In those first days of October two years ago, no one expected Theo Carr and Bobby Black to win the White House. The opinion polls had been consistent for months. Carr was way behind, more than ten points adrift against a comfortable, competent incumbent President. The American economy had at last picked up, and the smart people I knew in Washington–diplomats, journalists, members of Congress–dismissed Carr and Black as too extreme, too right wing, too out of touch with the mood of America. Their rhetoric was all from the past, talk of taking the War on Terror to ‘the Bad Guys’ and ‘the Worst of the Worst’, whoever they happened to be. When I raised the prospect of a meeting we were in the private sitting room in Number Ten Downing Street–the Prime Minister, me, his special adviser, Janey Masters, and the Director of Communications, Andy Carnwath. Fraser Davis joked that Theo Carr and Bobby Black talked as if they had an ‘Enemy of the Month Club’.
‘Y’know, a calendar of men with beards they plan to bomb. One Dead Beard a Month until the War on Terror is won.’ Fraser Davis prided himself on his sensitive political antennae and expertise on the United States. He turned to me. ‘Forget Bobby Black, Alex. Waste of my time.’
‘Meeting Bobby Black is never a waste of time, Prime Minister,’ I contradicted him. ‘Trust me.’
You can get away with contradicting the PM’s judgement about once per meeting. More can be perilous.
‘I simply don’t see why I should bother with Losers,’ he responded, looking up from his briefing papers and pouting a moist lip in my direction, the way he did when he was annoyed. ‘Fix me up with the Winners, for God’s sake. Get the President or Vice-President in here. That’s what we pay you for.’
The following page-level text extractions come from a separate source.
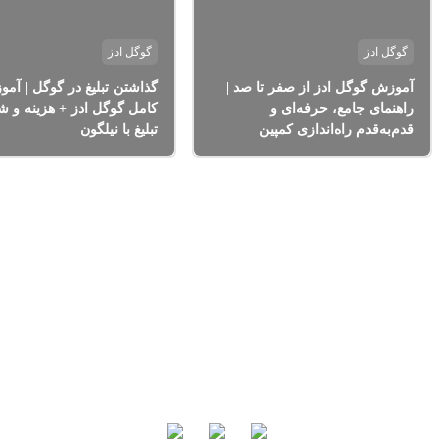
گوگل ادز
گوگل ادز
آموزش گوگل ادز از صفر تا صد |
گذاشتن تبلیغ در گوگل | آم
راهنمای جامع، حرفه‌ای و
کامل گوگل ادز + هزینه و ش
قدم‌به‌قدم راه‌اندازی کمپین
تبلیغ با نیلگون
I pointed out that unfortunately the incumbent President and Vice-President were not coming through London. Bobby Black was.
‘Thirty minutes of your time,’ I persisted. ‘At Chequers.’ Chequers is the Prime Minister’s private retreat in the countryside just outside London. ‘Tea and biscuits. A chat. It can do no harm, and it could do a lot of good. It will raise your profile in Washington and—’
‘Nonsense,’ he snapped, arching a prime ministerial eyebrow and pouting once more. Davis is a toff, of course, even though he tries to hide it. He makes a big thing of his love of football and is forever telling newspaper feature writers that his iPod is full of Kill Hannah and Nickelback, though I have never once heard him enquire about football match results, nor have I ever seen him listen to his supposedly beloved rock music. He’s Eton to the core, Oxford PPE, once a City smoothie, a stint as a management consultant, and then time in a hedge fund where he made a lot of money and decided that he understood ‘how the market works.’ At moments when we disagree he and I are like two different species sizing each other up. My own background as a soldier in Northern Ireland gives me a bit of an edge. Davis likes to joke that his brother-in-law had ‘strangled IRA terrorists with his bare hands.’ Perhaps he likes this joke because the closest the Prime Minister ever came to serving his country in uniform was wearing a tailcoat at Eton and the Bullingdon dining club.